§ **Dataset entries**:
• • • • •

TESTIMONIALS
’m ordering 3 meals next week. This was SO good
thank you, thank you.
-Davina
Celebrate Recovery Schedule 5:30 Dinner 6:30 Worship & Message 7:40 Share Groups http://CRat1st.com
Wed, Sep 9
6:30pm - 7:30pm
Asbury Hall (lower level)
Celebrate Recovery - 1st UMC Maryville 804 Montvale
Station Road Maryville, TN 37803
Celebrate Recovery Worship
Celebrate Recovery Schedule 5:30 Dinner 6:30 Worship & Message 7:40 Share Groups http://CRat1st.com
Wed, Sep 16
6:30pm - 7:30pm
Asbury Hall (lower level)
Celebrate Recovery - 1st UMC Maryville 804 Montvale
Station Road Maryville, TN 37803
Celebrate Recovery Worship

• • • • •

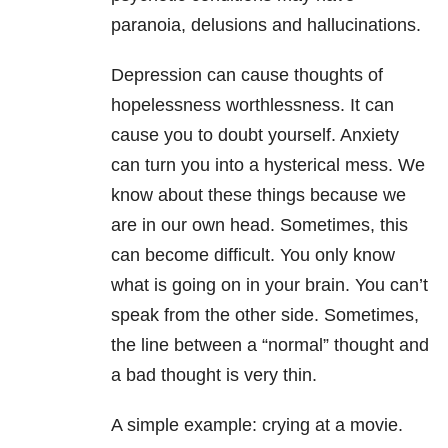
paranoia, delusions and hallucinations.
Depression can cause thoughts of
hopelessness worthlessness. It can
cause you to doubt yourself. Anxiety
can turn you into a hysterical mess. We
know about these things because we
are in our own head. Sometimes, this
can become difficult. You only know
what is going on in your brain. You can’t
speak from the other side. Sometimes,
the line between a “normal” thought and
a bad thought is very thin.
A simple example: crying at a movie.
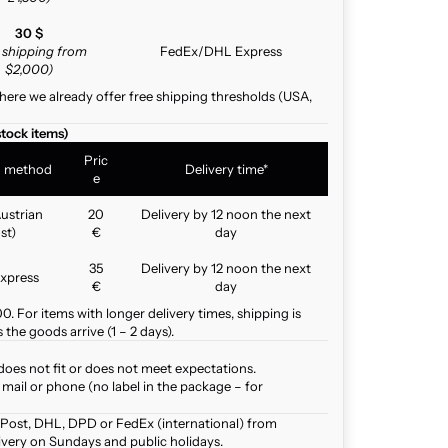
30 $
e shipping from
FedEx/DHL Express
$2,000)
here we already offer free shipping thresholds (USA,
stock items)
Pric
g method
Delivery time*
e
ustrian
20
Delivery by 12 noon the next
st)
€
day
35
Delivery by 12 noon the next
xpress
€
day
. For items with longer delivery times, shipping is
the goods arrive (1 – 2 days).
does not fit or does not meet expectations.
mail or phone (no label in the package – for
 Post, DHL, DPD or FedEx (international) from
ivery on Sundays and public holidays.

• • • • •

§ **Task to complete**:
Above are records with pictures. Reproduce exactly only the lines from the line with "are in our own head. Sometimes, this" through the line with "ivery on Sundays and public holidays.", both ends included, and leave the pictures out.

§ **Result of the task**:
are in our own head. Sometimes, this
can become difficult. You only know
what is going on in your brain. You can’t
speak from the other side. Sometimes,
the line between a “normal” thought and
a bad thought is very thin.
A simple example: crying at a movie.
30 $
e shipping from
FedEx/DHL Express
$2,000)
here we already offer free shipping thresholds (USA,
stock items)
Pric
g method
Delivery time*
e
ustrian
20
Delivery by 12 noon the next
st)
€
day
35
Delivery by 12 noon the next
xpress
€
day
. For items with longer delivery times, shipping is
the goods arrive (1 – 2 days).
does not fit or does not meet expectations.
mail or phone (no label in the package – for
 Post, DHL, DPD or FedEx (international) from
ivery on Sundays and public holidays.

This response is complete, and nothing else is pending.